The compact premium segment keeps going up, and even accelerating its growth rate from 3% in 2014 to 11% in Q1 of 2015, mostly thanks to the successful introduction of a new model line: the 2-series from BMW. This is in line with the 10% growth of the mainstream compact car segment.
The Audi A3 keeps its first place of the segment and even cements it by adding another 8% to its sales of last year, while its nearest competitors both lose sales. With a more than 22.000 unit advantage over the BMW 1-series, the A3 is already virtually guaranteed to lead the segment until the end of the year, even as the facelifted 1-series hits showrooms in the second quarter.
The Mercedes-Benz A-Class seems to have peaked at its third place of the segment, possibly cannibalized by the introduction of the GLA small premium crossover and the Shooting Brake station wagon version of the CLA.

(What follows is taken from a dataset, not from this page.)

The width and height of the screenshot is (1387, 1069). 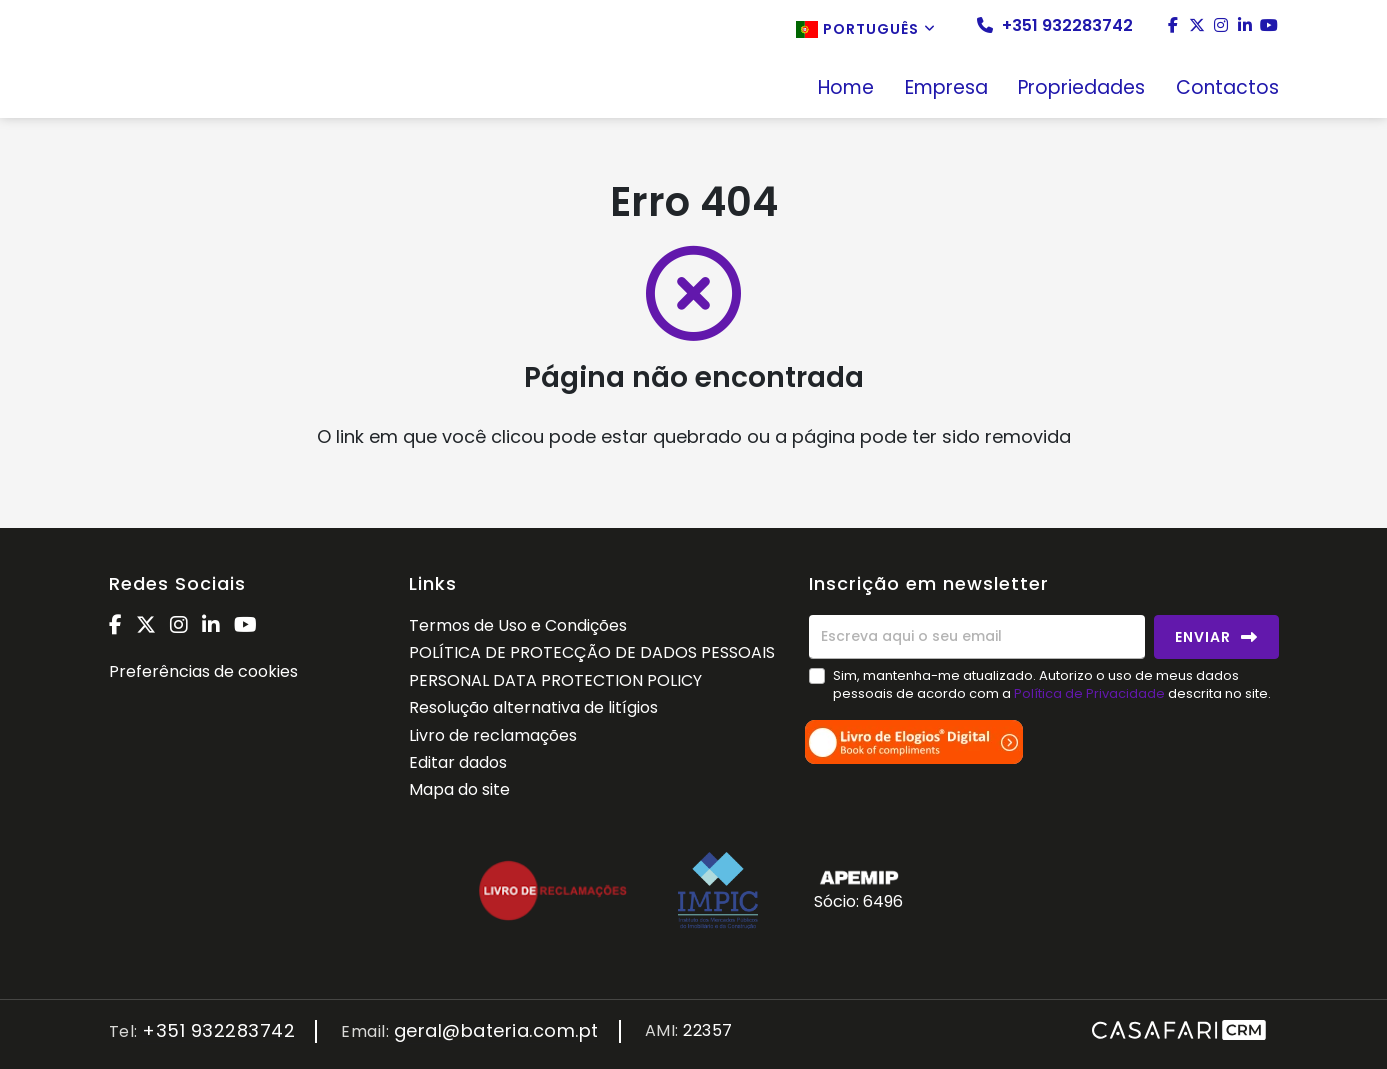 What do you see at coordinates (518, 625) in the screenshot?
I see `Termos de Uso e Condições` at bounding box center [518, 625].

As mentioned above, the BMW 2-series makes a thunderous entry into the segment, moving into fourth place with over 22.000 sales in the first quarter. Mind you, this figure includes the rear-wheel drive 2-series coupe and recently launched convertible, as well as the front-wheel drive 2-series Active Tourer MPV. Later this year BMW will also add a 7-seater version of the MPV, named Gran Tourer, which looks like a 1-series carrying an enormous 1-grader’s backback. Nonetheless, it should help push BMW’s MPV sales ahead of its rival Mercedes-Benz B-Class and make BMW the best selling brand of compact premium cars.
The Volvo V40 continues to improve, even in its third full year of sales, and even outsold the B-Class in March, giving it a shot to move up another spot by the end of the year. These sales include the V40 Cross Country, which features a higher ground clearance and a roughed-up exterior to make up for Volvo’s lack of a true compact crossover until the XC40 arrives.
In the electrification-race, the BMW i3 finishes the first quarter ahead of the Lexus CT, despite the Japanese hatchback outselling its German carbon-fiber rival in both January and March. It will be interesting to keep an eye on until the end of the year, but keep in mind that sales of the i3 are restricted more by supply than by demand.
After retaking its crown of the small premium segment in the final days of last year, the new generation Mini storms ahead of the pack this year, almost doubling the sales of its predecessor in the first quarter of last year, undoubtedly helped by the addition of the five-door version. Being the only model in positive territory, the Mini now commands a share of almost 47% of the segment.
Until last year, the Audi A1 has been surprisingly stable, but it’s now down a painful 21%, and the DS3 follows suit with a loss of 15%. Both models have just been facelifted and may slow their decline, but the exterior updates of both are only minor and won’t be enough to be able to threaten the Mini in any way.
The Alfa Romeo MiTo is hit the harshest, and considering the Italians have revealed no plans for its replacement, sales will continue to sink until it will be put out of its misery, probably around the same time its platform-mate the Fiat Punto is killed in favor of the 500 five-door.